[RECORDS PROVIDED]

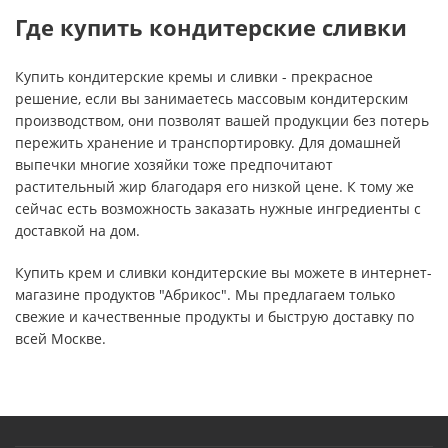
Где купить кондитерские сливки
Купить кондитерские кремы и сливки - прекрасное
решение, если вы занимаетесь массовым кондитерским
производством, они позволят вашей продукции без потерь
пережить хранение и транспортировку. Для домашней
выпечки многие хозяйки тоже предпочитают
растительный жир благодаря его низкой цене. К тому же
сейчас есть возможность заказать нужные ингредиенты с
доставкой на дом.
Купить крем и сливки кондитерские вы можете в интернет-
магазине продуктов "Абрикос". Мы предлагаем только
свежие и качественные продукты и быструю доставку по
всей Москве.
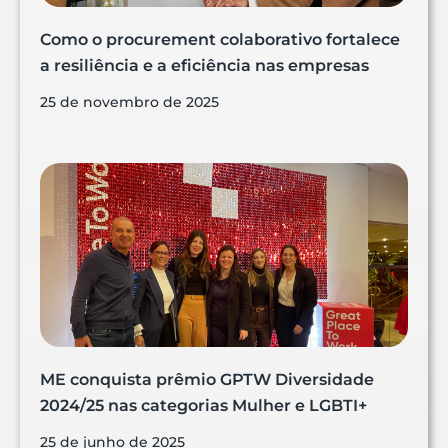
Como o procurement colaborativo fortalece
a resiliência e a eficiência nas empresas
25 de novembro de 2025
ME conquista prêmio GPTW Diversidade
2024/25 nas categorias Mulher e LGBTI+
25 de junho de 2025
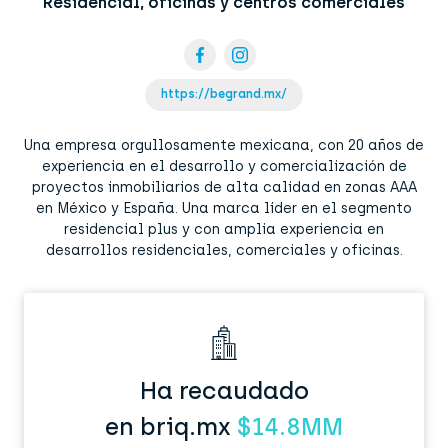
Residencial, oficinas y centros comerciales
https://begrand.mx/
Una empresa orgullosamente mexicana, con 20 años de
experiencia en el desarrollo y comercialización de
proyectos inmobiliarios de alta calidad en zonas AAA
en México y España. Una marca líder en el segmento
residencial plus y con amplia experiencia en
desarrollos residenciales, comerciales y oficinas.
Ha recaudado
en briq.mx
$14.8MM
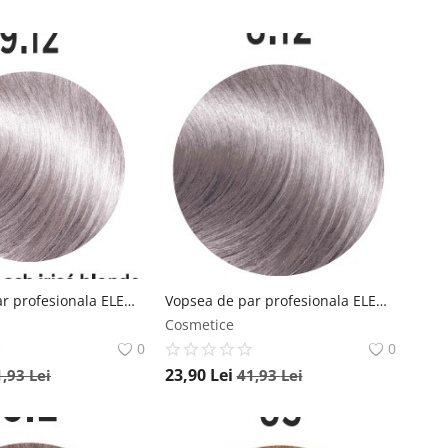
Vopsea de par profesionala ELEMENT 9.12 Very Light Ash Irise Blonde 100ml Element
Vopsea de par profesionala ELEMENT 8.12 Light Ash Irise Blonde 100ml Element
Cosmetice
0
0
23,90
Lei
1,93
Lei
41,93
Lei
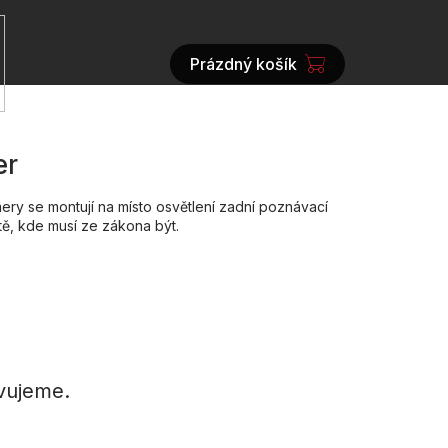
Prázdný košík
NÁKUPNÍ
KOŠÍK
er
ry se montují na místo osvětlení zadní poznávací
tě, kde musí ze zákona být.
vujeme.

[/RECORDS PROVIDED]

Reproduce word for word, with pictures dropped, only the part of the material above that opens with the line containing "Купить кондитерские кремы" and closes with the line containing "Vopsea de par profesionala ELEMENT 9.12".

Купить кондитерские кремы и сливки - прекрасное
решение, если вы занимаетесь массовым кондитерским
производством, они позволят вашей продукции без потерь
пережить хранение и транспортировку. Для домашней
выпечки многие хозяйки тоже предпочитают
растительный жир благодаря его низкой цене. К тому же
сейчас есть возможность заказать нужные ингредиенты с
доставкой на дом.
Купить крем и сливки кондитерские вы можете в интернет-
магазине продуктов "Абрикос". Мы предлагаем только
свежие и качественные продукты и быструю доставку по
всей Москве.
Como o procurement colaborativo fortalece
a resiliência e a eficiência nas empresas
25 de novembro de 2025
ME conquista prêmio GPTW Diversidade
2024/25 nas categorias Mulher e LGBTI+
25 de junho de 2025
Residencial, oficinas y centros comerciales
https://begrand.mx/
Una empresa orgullosamente mexicana, con 20 años de
experiencia en el desarrollo y comercialización de
proyectos inmobiliarios de alta calidad en zonas AAA
en México y España. Una marca líder en el segmento
residencial plus y con amplia experiencia en
desarrollos residenciales, comerciales y oficinas.
Ha recaudado
en briq.mx
$14.8MM
Vopsea de par profesionala ELEMENT 9.12 Very Light Ash Irise Blonde 100ml Element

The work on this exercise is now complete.